TraceX uses a network-based approach, which allows every participant on the supply chain to transact on the blockchain network independently. This ensures that there is one single, immutable and tamper-free source of data (due to the secure nature of blockchain), offering consumers and stakeholders a high level of credibility. The company's traceability system also accounts for technology users with different levels of expertise, which means every stakeholder, from a farmer to a CEO, can use it. Today, the company works with 22 businesses, 8,000+ farmers, and over 5,500 hectares of land across India. Through key partnerships, grants, mentoring and support from Cisco and Social Alpha, TraceX has created traceable supply chains for coffee, basmati rice, spices, Nendran bananas, and milk.

The startup has also partnered with Niti Aayog and the Department of Agriculture (both at the state and the Central level) to introduce a nationwide platform called Bharat Food Assure for agri and food traceability. They have also collaborated with several state governments to build credibility in supply chains, and have successfully completed the pilot for end-to-end traceability of milk and milk products for a dairy company in Odisha called Milk Mantra and has also implemented blockchain seed traceability for certain varieties of paddy.

Ajith Pai, Founder and CEO, Green Earth Fresh Produce, said, "TraceX has been critical in helping us chronicle the journey of our fresh produce grown in our contract farms in the Nilgiris all the way to our customers who consume them in the burgers and salads in some of the top QSR brands such as McDonalds, KFC and Burger King in the country. We are able to accomplish comprehensive traceability across our supply chain and effectively monitor the inputs and practices in our farms which helps us in ensuring adherence to good agricultural practices that are so important in the minds of our consumers."

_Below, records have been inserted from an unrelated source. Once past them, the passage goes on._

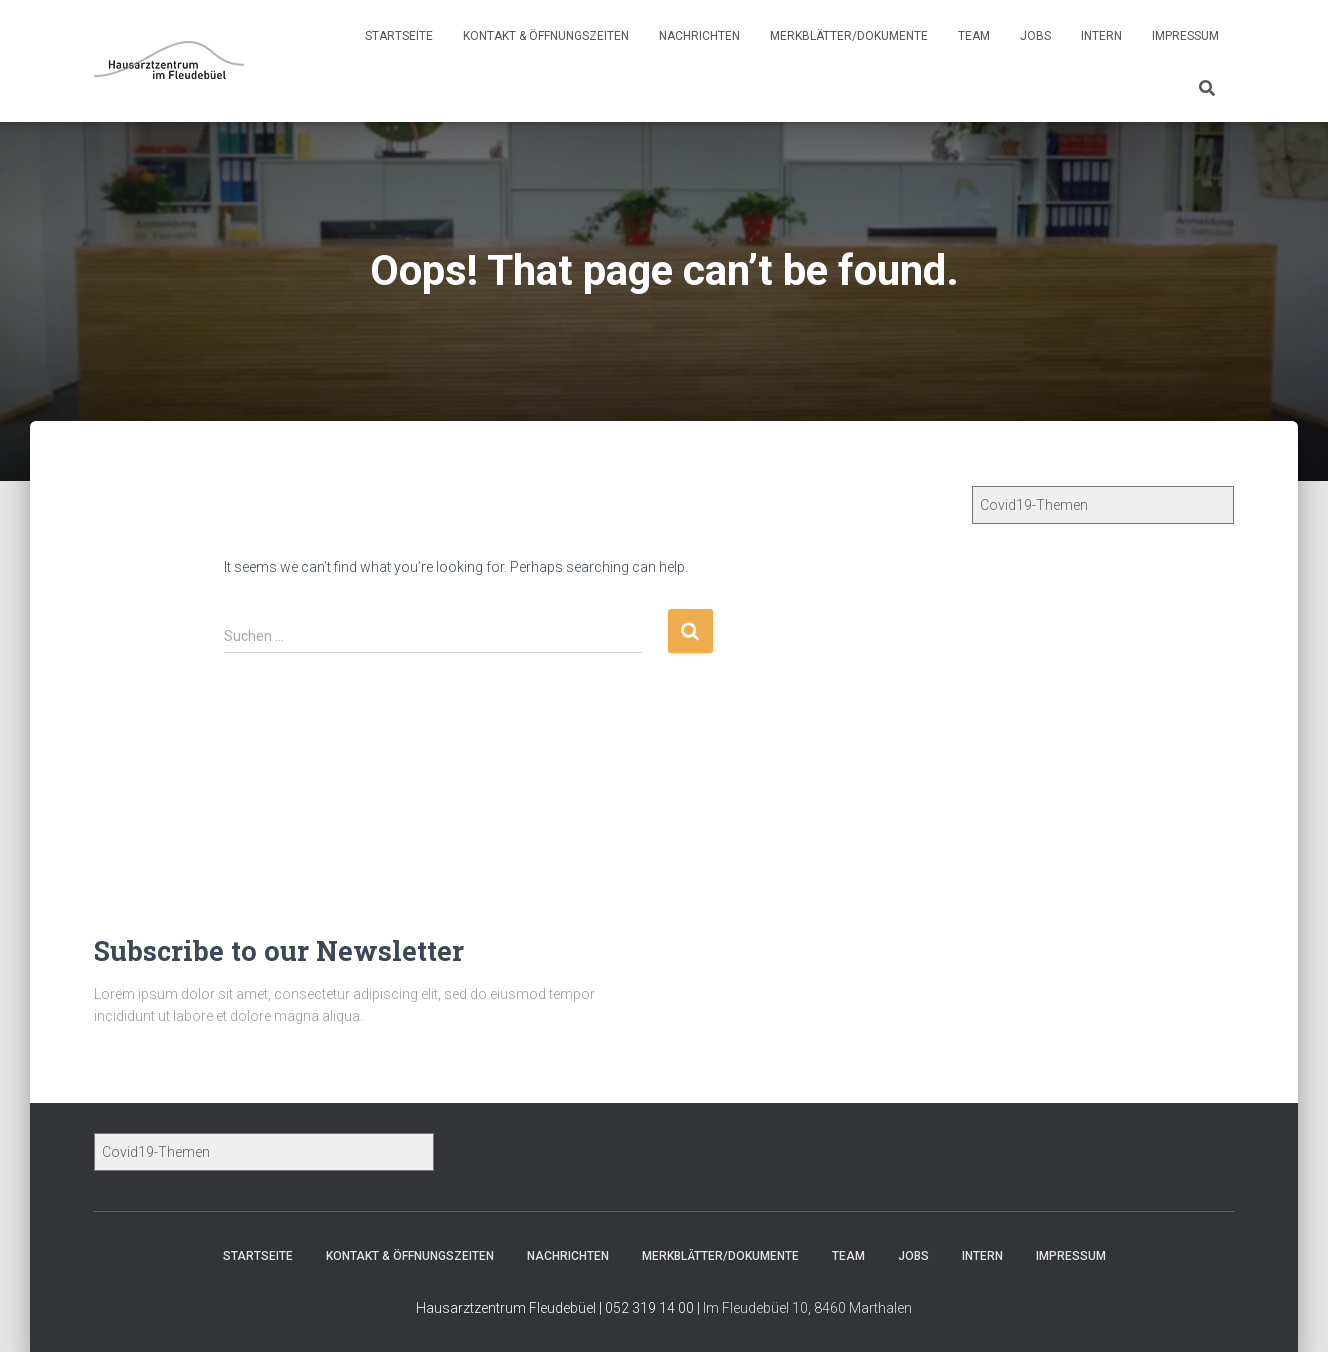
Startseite (399, 36)
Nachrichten (699, 36)
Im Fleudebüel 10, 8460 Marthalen (807, 1308)
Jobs (1035, 36)
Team (974, 36)
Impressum (1185, 36)
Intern (1101, 36)
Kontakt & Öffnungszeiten (546, 36)
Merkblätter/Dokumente (849, 36)
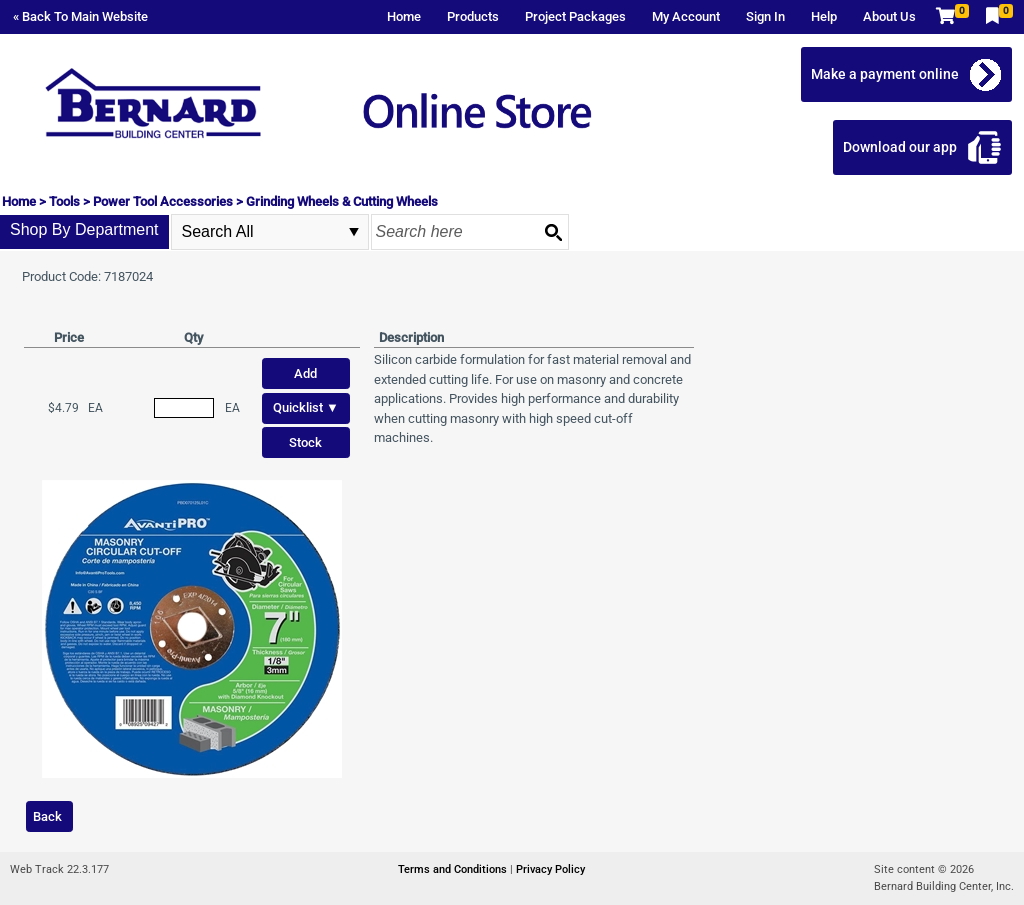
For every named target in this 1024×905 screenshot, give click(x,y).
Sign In (765, 16)
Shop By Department (84, 229)
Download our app (900, 147)
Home (404, 16)
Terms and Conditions (454, 869)
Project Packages (575, 16)
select (354, 232)
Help (824, 16)
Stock (305, 442)
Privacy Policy (550, 869)
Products (473, 16)
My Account (686, 16)
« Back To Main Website (80, 16)
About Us (889, 16)
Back (47, 816)
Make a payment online (885, 74)
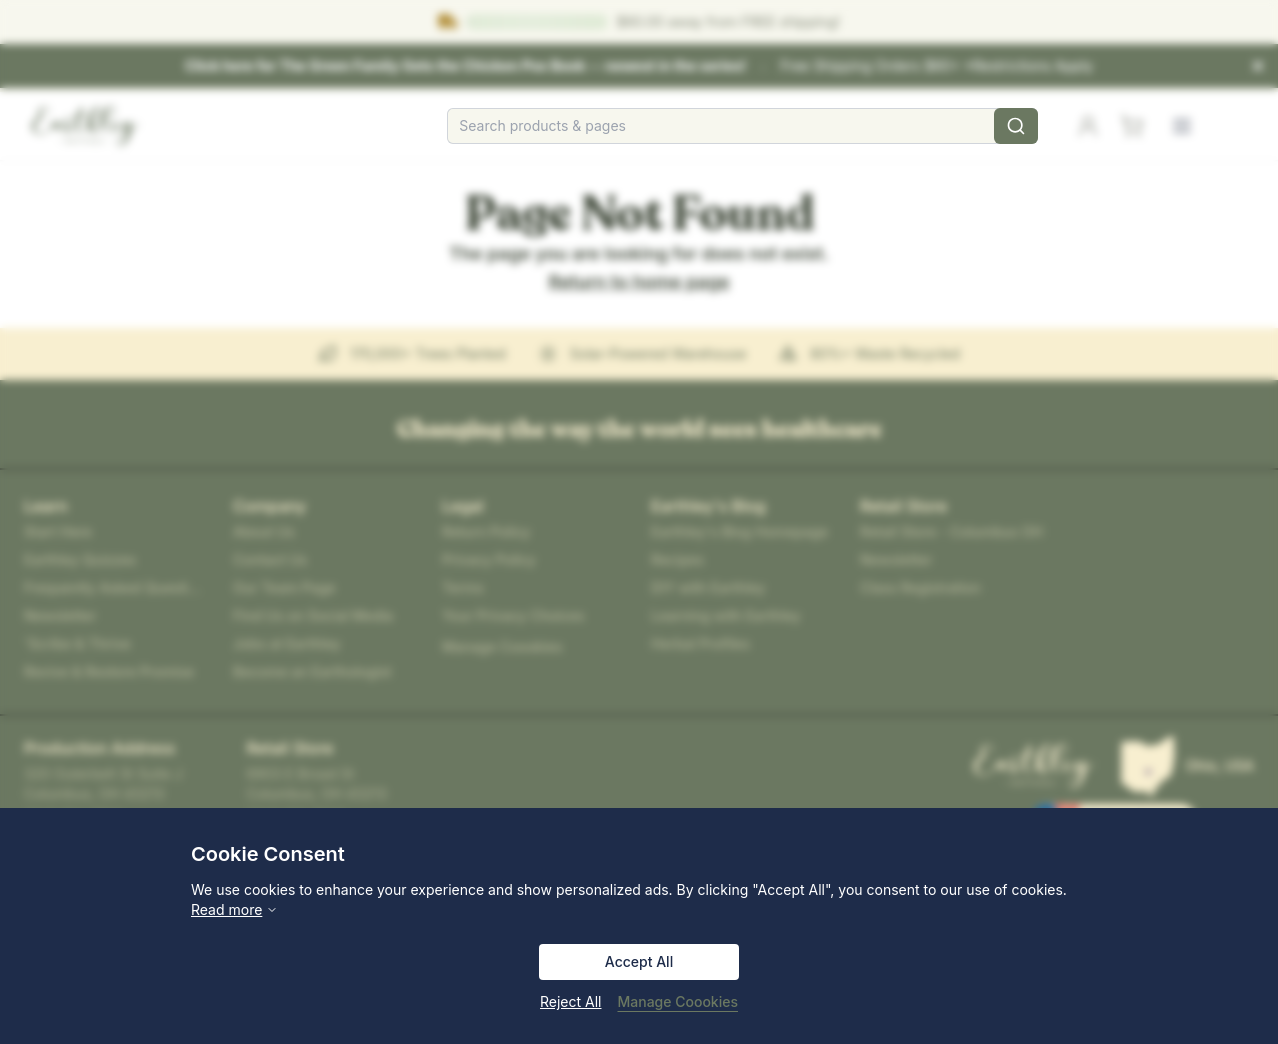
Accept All (639, 961)
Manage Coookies (678, 1001)
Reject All (570, 1001)
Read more (234, 909)
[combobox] (742, 126)
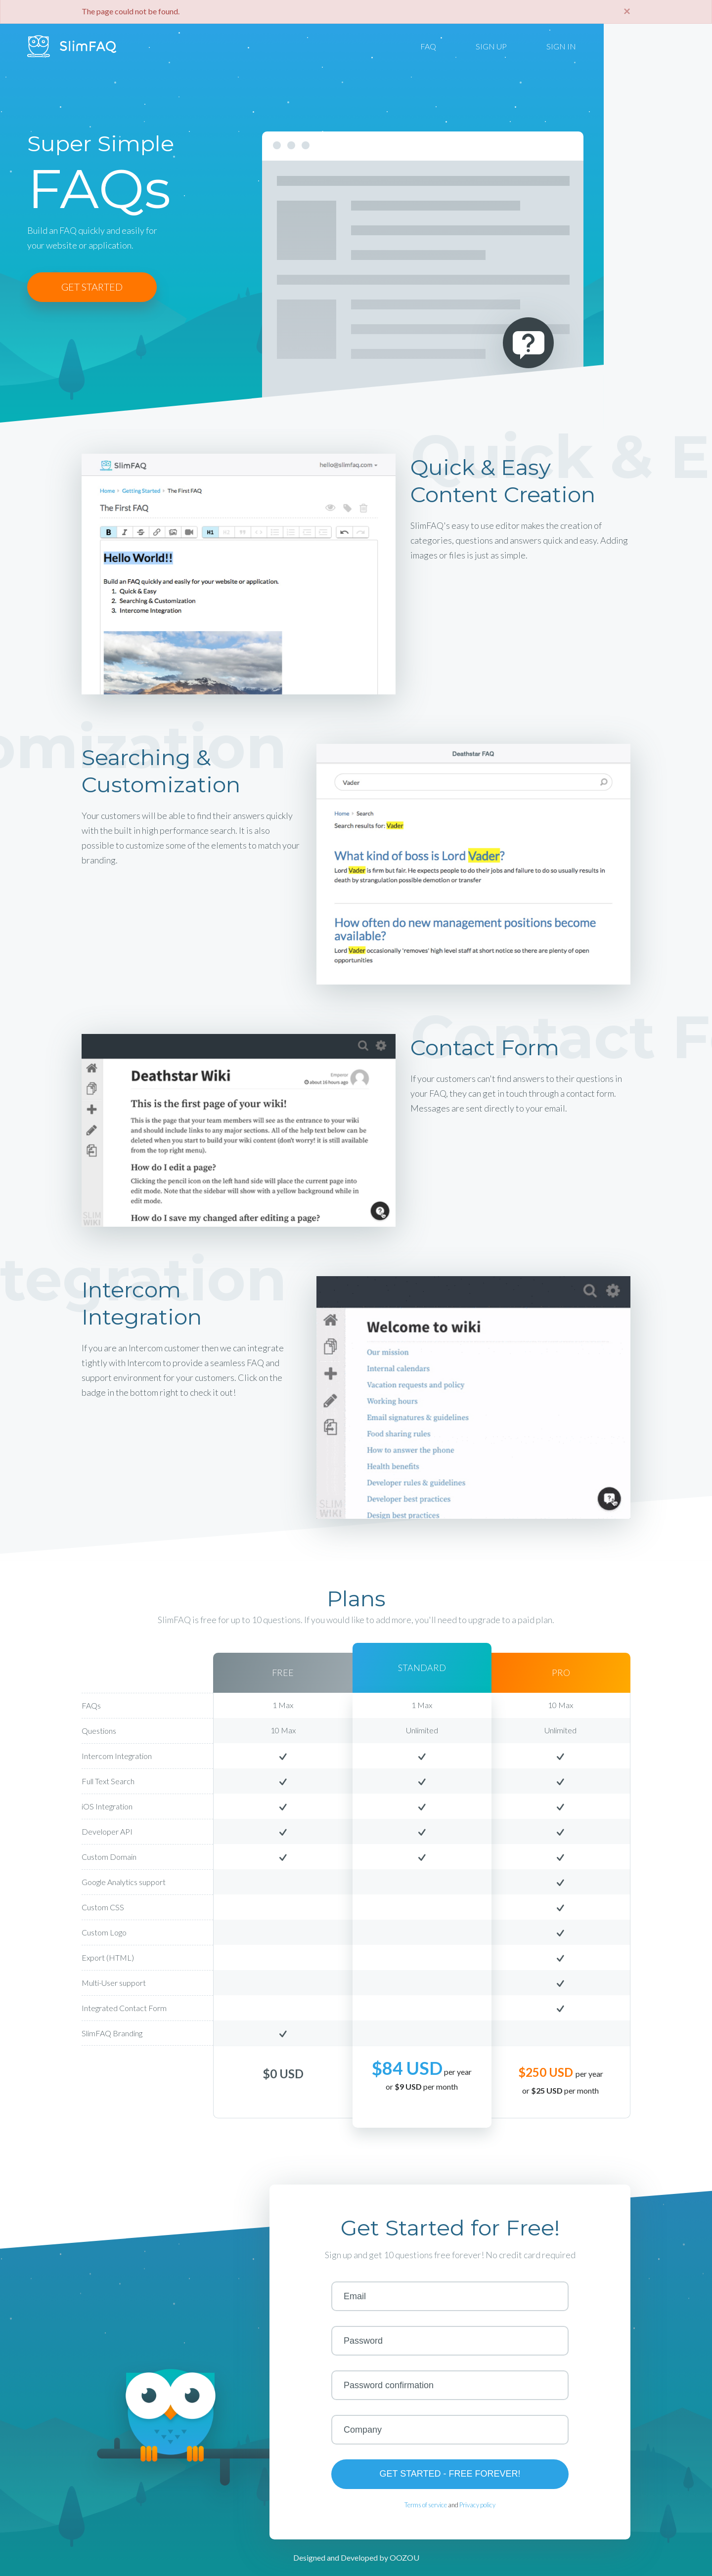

While TraceX is now looking at creating simpler traceability solutions for different brands and companies in the agri-food space, it is also turning its gaze towards other geographies, given that international food companies depend on India for their raw materials. They have already worked with a state government to successfully track and trace the export of a GI crop from India to the supermarkets of the UK, giving them vital experience to take on other international projects.